Activity — Set down each line of the data exactly, but not the pictures.

___ Records supplied ___

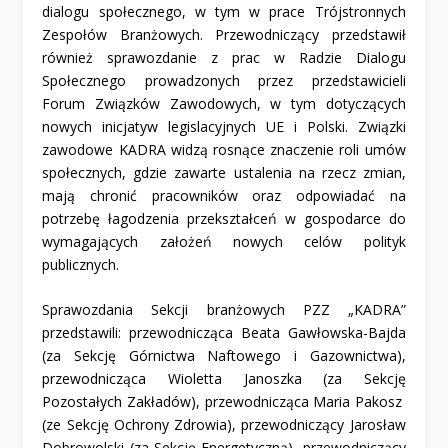
dialogu społecznego, w tym w prace Trójstronnych
Zespołów Branżowych. Przewodniczący przedstawił
również sprawozdanie z prac w Radzie Dialogu
Społecznego prowadzonych przez przedstawicieli
Forum Związków Zawodowych, w tym dotyczących
nowych inicjatyw legislacyjnych UE i Polski. Związki
zawodowe KADRA widzą rosnące znaczenie roli umów
społecznych, gdzie zawarte ustalenia na rzecz zmian,
mają chronić pracowników oraz odpowiadać na
potrzebę łagodzenia przekształceń w gospodarce do
wymagających założeń nowych celów polityk
publicznych.
Sprawozdania Sekcji branżowych PZZ „KADRA”
przedstawili: przewodnicząca Beata Gawłowska-Bajda
(za Sekcję Górnictwa Naftowego i Gazownictwa),
przewodnicząca Wioletta Janoszka (za Sekcję
Pozostałych Zakładów), przewodnicząca Maria Pakosz
(ze Sekcję Ochrony Zdrowia), przewodniczący Jarosław
Dobrowolski (za Sekcję Energetyczną), przewodniczący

___

Exercise solution —
dialogu społecznego, w tym w prace Trójstronnych
Zespołów Branżowych. Przewodniczący przedstawił
również sprawozdanie z prac w Radzie Dialogu
Społecznego prowadzonych przez przedstawicieli
Forum Związków Zawodowych, w tym dotyczących
nowych inicjatyw legislacyjnych UE i Polski. Związki
zawodowe KADRA widzą rosnące znaczenie roli umów
społecznych, gdzie zawarte ustalenia na rzecz zmian,
mają chronić pracowników oraz odpowiadać na
potrzebę łagodzenia przekształceń w gospodarce do
wymagających założeń nowych celów polityk
publicznych.
Sprawozdania Sekcji branżowych PZZ „KADRA”
przedstawili: przewodnicząca Beata Gawłowska-Bajda
(za Sekcję Górnictwa Naftowego i Gazownictwa),
przewodnicząca Wioletta Janoszka (za Sekcję
Pozostałych Zakładów), przewodnicząca Maria Pakosz
(ze Sekcję Ochrony Zdrowia), przewodniczący Jarosław
Dobrowolski (za Sekcję Energetyczną), przewodniczący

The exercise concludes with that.